# Data provided
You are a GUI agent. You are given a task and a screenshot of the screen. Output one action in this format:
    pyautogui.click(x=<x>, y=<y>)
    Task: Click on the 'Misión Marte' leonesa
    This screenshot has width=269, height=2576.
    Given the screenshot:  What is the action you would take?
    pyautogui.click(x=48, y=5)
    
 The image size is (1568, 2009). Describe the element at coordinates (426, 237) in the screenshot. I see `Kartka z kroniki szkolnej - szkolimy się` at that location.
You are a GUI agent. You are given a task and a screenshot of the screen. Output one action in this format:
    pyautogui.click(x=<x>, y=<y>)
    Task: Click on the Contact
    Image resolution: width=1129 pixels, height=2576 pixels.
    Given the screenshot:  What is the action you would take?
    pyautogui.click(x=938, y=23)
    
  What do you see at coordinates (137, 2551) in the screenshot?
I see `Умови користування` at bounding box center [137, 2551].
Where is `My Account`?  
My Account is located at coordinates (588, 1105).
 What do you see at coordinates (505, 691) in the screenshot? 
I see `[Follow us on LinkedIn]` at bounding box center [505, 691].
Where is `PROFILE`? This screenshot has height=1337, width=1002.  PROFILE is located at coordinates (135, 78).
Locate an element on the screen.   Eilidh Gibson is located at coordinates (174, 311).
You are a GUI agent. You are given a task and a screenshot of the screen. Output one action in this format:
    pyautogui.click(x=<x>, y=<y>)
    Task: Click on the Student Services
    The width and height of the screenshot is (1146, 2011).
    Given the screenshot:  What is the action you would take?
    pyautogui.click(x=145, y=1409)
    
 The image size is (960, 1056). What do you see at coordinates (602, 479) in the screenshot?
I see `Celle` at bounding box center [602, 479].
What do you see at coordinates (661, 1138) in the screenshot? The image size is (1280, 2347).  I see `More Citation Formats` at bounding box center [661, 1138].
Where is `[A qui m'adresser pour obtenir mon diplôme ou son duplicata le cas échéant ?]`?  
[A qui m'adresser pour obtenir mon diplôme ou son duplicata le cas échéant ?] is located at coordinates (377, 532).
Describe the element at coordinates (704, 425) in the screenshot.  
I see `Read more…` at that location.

# Work task
Write out exactly the lines from the beginning of the material above through the line with "Image resolution: width=1129", including both and omitting all others.

# Expected answer
You are a GUI agent. You are given a task and a screenshot of the screen. Output one action in this format:
    pyautogui.click(x=<x>, y=<y>)
    Task: Click on the 'Misión Marte' leonesa
    This screenshot has width=269, height=2576.
    Given the screenshot:  What is the action you would take?
    pyautogui.click(x=48, y=5)
    
 The image size is (1568, 2009). Describe the element at coordinates (426, 237) in the screenshot. I see `Kartka z kroniki szkolnej - szkolimy się` at that location.
You are a GUI agent. You are given a task and a screenshot of the screen. Output one action in this format:
    pyautogui.click(x=<x>, y=<y>)
    Task: Click on the Contact
    Image resolution: width=1129 pixels, height=2576 pixels.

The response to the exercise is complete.